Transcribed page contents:
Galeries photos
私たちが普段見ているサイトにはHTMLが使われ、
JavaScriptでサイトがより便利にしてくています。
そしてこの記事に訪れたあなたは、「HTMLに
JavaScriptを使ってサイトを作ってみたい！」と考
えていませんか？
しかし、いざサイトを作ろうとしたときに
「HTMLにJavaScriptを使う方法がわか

* * *

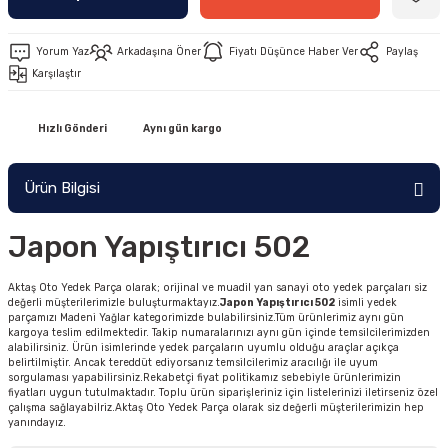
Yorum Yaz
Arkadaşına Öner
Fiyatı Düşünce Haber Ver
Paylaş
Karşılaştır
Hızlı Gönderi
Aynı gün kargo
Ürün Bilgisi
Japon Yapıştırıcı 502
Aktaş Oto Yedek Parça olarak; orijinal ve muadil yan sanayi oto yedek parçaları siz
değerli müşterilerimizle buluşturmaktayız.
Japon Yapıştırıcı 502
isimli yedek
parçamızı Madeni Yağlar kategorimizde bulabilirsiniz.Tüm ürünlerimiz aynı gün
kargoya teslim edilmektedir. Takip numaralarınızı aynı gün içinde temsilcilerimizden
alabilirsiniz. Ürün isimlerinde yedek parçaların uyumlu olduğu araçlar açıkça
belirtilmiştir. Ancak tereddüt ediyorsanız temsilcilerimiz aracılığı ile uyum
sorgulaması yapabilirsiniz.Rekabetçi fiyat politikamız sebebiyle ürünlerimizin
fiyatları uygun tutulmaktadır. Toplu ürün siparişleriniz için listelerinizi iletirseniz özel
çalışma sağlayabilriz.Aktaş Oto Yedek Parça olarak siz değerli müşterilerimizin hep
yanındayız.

### WHAT TO WORK ON:
Among the lines above, find those with the word "olarak" and list them.

### EXERCISE OUTPUT:
Aktaş Oto Yedek Parça olarak; orijinal ve muadil yan sanayi oto yedek parçaları siz
çalışma sağlayabilriz.Aktaş Oto Yedek Parça olarak siz değerli müşterilerimizin hep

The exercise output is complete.